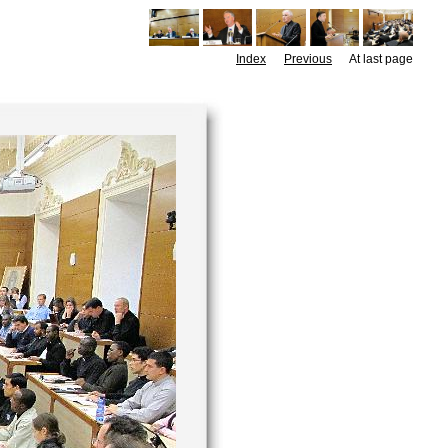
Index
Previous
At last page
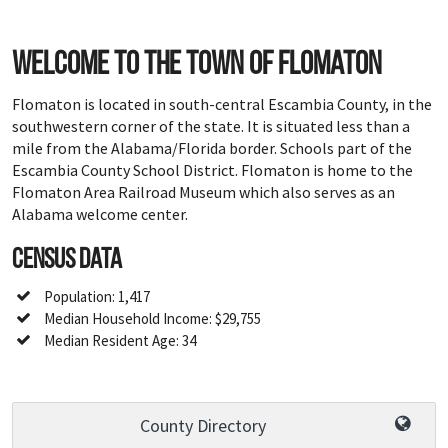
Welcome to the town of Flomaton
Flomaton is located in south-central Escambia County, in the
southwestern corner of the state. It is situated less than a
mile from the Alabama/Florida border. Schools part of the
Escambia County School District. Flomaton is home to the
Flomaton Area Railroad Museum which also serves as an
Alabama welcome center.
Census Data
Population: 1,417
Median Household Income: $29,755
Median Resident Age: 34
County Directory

* * *

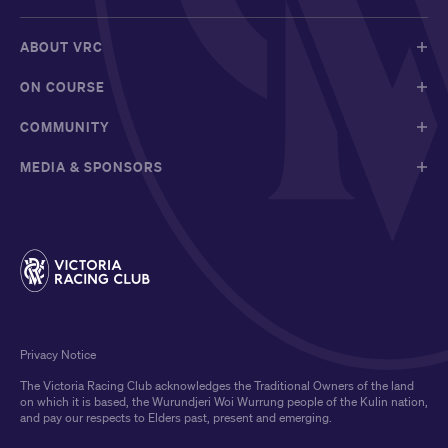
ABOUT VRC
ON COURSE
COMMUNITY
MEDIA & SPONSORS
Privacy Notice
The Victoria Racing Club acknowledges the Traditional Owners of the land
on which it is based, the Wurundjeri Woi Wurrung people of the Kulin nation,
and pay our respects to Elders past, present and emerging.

▶ **WHAT IS NEEDED**
Whatever else the listing above holds, retype exactly only the lines from the one containing "mile from the" to the one containing "County Directory", both ends kept.

▶ **OUTPUT BELOW**
mile from the Alabama/Florida border. Schools part of the
Escambia County School District. Flomaton is home to the
Flomaton Area Railroad Museum which also serves as an
Alabama welcome center.
Census Data
Population: 1,417
Median Household Income: $29,755
Median Resident Age: 34
County Directory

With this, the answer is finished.